▶ Exercise materials:
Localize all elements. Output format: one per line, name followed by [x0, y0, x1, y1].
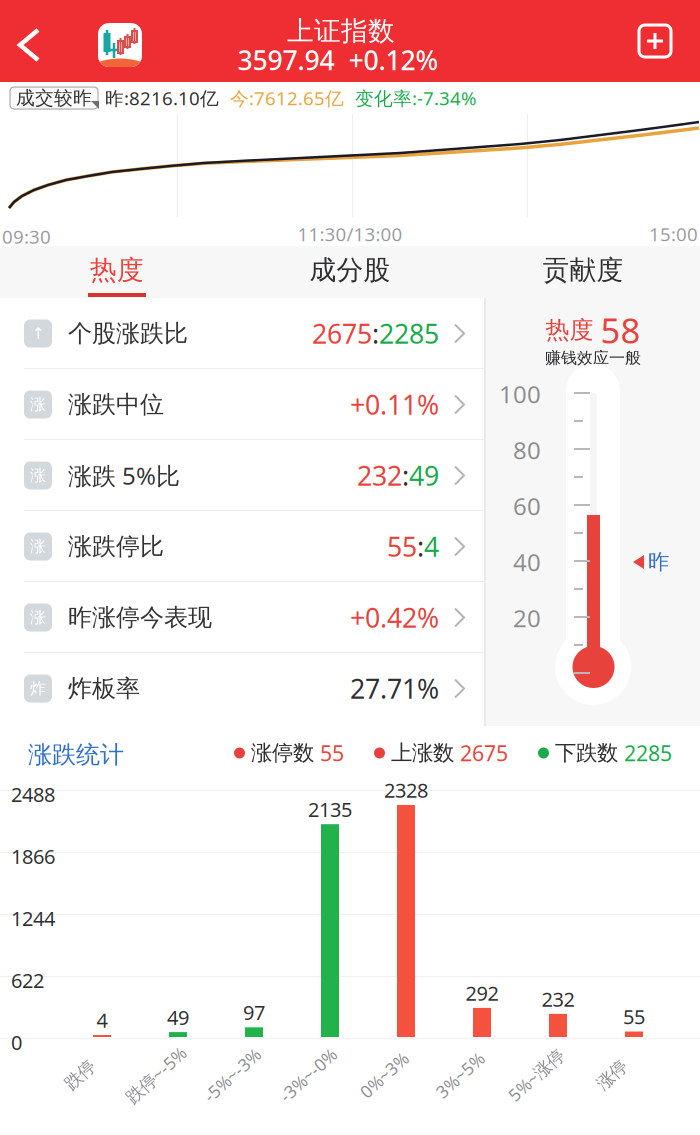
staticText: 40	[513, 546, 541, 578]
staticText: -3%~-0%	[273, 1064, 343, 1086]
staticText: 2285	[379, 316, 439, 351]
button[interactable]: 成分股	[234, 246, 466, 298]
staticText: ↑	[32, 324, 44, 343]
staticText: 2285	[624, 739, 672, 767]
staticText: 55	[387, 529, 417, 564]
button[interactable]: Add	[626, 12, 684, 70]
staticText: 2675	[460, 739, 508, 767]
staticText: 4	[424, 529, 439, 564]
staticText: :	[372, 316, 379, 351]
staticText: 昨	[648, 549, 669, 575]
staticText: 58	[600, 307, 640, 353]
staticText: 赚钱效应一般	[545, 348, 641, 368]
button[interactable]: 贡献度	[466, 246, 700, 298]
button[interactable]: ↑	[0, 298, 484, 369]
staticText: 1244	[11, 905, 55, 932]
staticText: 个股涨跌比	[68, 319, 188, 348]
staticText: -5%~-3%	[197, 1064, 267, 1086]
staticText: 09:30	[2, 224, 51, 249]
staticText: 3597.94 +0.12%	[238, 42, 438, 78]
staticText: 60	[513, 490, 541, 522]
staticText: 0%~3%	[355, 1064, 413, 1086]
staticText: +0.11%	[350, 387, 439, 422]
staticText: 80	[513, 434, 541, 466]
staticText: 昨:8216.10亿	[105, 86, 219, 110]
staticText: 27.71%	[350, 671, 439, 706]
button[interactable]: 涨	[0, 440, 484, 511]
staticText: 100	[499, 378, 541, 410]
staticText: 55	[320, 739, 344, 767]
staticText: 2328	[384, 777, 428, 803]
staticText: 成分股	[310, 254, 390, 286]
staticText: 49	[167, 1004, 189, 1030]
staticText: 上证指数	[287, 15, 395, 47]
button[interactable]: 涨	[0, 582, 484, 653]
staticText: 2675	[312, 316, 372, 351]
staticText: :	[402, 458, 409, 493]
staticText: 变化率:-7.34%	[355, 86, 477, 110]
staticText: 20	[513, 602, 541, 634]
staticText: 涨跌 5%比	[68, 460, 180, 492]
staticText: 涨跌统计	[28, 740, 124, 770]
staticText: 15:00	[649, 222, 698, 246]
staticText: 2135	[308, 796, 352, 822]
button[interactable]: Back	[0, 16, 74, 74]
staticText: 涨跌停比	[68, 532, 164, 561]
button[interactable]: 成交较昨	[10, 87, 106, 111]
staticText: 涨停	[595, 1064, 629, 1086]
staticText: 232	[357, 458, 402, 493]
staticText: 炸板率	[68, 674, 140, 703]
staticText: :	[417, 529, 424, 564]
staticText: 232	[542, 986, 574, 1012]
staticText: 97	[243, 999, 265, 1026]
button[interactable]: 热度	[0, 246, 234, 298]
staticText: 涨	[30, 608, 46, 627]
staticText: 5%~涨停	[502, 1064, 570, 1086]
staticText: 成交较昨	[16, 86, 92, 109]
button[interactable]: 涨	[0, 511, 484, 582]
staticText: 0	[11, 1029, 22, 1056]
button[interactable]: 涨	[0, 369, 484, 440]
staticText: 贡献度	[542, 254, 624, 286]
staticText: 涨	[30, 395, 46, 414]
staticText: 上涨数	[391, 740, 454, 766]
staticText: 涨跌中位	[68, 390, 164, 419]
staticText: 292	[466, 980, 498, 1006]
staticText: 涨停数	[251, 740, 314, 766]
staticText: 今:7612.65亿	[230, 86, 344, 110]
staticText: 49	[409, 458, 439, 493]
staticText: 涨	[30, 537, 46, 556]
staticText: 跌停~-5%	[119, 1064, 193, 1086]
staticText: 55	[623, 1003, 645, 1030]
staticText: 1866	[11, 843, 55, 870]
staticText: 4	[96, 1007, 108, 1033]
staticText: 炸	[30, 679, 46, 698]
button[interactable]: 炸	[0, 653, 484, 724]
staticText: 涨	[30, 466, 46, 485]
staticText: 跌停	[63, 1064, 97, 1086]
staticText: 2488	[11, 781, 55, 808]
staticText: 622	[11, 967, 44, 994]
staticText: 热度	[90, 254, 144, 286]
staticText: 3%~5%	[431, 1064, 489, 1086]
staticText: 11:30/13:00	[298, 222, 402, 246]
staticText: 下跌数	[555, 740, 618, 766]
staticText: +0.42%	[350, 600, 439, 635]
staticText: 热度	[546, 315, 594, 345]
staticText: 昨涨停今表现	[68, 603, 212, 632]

...

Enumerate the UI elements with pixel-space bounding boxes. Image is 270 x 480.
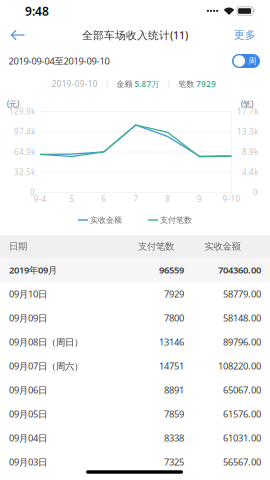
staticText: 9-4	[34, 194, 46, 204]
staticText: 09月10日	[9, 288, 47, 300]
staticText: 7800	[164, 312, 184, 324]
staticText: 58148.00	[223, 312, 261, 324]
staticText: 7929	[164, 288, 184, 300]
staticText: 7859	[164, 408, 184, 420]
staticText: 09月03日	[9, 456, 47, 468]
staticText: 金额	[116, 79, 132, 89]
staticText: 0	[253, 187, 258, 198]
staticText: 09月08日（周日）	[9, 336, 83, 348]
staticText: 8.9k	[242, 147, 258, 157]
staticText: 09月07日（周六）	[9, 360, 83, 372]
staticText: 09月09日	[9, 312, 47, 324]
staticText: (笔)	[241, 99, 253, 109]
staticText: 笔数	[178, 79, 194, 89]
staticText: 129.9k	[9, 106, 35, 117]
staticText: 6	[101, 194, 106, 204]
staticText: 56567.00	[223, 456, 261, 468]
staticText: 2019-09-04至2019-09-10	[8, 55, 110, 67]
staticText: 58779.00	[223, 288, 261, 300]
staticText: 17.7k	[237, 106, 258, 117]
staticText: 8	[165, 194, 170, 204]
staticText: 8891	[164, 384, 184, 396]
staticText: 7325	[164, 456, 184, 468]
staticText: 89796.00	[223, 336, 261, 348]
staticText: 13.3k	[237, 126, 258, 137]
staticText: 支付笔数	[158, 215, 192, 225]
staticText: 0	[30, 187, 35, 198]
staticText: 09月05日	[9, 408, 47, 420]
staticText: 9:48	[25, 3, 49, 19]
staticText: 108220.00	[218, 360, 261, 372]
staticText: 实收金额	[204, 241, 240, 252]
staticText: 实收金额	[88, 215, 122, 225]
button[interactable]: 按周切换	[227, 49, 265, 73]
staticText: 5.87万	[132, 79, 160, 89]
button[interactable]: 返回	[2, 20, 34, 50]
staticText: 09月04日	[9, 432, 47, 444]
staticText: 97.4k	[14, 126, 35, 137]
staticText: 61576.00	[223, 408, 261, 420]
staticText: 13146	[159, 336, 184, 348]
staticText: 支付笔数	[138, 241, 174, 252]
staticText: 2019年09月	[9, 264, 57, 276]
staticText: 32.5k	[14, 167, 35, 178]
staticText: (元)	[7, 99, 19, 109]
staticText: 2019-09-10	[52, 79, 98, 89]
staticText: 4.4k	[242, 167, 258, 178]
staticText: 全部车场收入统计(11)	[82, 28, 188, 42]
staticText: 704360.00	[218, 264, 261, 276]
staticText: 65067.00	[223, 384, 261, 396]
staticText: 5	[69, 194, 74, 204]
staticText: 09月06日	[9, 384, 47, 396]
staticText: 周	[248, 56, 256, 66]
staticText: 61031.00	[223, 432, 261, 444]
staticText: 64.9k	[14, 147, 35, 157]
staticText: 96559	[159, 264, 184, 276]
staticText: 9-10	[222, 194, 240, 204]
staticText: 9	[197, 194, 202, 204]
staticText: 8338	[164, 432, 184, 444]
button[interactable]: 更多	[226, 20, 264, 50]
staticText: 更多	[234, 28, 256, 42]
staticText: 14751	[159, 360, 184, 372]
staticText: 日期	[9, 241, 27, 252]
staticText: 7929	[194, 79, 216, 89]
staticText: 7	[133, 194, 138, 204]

...

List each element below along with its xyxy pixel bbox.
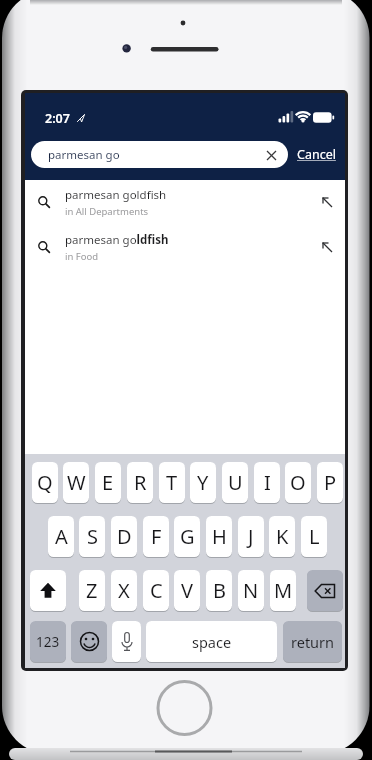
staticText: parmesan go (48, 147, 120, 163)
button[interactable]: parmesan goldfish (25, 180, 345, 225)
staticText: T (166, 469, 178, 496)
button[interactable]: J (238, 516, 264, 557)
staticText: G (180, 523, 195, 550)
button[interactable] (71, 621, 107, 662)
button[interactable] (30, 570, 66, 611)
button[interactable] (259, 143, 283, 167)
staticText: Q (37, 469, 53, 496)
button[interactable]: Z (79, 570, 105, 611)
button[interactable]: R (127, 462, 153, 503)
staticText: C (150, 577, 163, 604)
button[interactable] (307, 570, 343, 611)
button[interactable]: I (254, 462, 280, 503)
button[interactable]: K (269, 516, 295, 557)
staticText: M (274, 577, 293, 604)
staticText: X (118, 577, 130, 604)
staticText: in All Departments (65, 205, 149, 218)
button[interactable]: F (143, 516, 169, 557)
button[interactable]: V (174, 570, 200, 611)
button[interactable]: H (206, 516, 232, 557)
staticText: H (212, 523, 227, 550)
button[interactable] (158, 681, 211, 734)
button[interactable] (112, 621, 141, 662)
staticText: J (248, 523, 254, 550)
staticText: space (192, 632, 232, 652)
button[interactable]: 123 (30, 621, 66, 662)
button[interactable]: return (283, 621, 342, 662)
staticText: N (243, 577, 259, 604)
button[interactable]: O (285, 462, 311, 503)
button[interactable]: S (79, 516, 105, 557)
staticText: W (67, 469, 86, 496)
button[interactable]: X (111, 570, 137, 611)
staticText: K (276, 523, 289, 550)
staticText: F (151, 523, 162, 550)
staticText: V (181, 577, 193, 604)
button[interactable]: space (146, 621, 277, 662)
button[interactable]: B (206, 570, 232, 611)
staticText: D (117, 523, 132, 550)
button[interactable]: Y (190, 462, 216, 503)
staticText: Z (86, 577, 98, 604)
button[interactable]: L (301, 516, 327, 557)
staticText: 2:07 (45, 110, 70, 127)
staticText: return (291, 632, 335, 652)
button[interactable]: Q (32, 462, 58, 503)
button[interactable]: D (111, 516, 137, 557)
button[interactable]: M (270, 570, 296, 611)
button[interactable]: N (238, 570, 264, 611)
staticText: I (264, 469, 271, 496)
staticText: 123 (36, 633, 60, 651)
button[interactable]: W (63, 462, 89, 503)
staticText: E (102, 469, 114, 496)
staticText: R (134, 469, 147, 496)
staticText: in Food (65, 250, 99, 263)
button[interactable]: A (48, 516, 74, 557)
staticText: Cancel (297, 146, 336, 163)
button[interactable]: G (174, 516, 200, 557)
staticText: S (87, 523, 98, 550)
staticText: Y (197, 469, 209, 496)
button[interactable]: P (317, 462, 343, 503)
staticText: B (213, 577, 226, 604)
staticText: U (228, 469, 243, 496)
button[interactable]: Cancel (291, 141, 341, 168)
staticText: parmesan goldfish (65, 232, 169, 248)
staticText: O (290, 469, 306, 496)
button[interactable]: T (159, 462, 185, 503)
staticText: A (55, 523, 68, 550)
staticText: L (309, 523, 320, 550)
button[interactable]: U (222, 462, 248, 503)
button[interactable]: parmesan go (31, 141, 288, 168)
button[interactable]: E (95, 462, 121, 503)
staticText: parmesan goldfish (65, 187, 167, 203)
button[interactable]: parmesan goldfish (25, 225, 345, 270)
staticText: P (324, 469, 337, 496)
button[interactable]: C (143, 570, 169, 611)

▶ Work item:
Each line above where the word "实收金额" occurs should be copied out.

▶ Solution below:
staticText: 实收金额	[204, 241, 240, 252]
staticText: 实收金额	[88, 215, 122, 225]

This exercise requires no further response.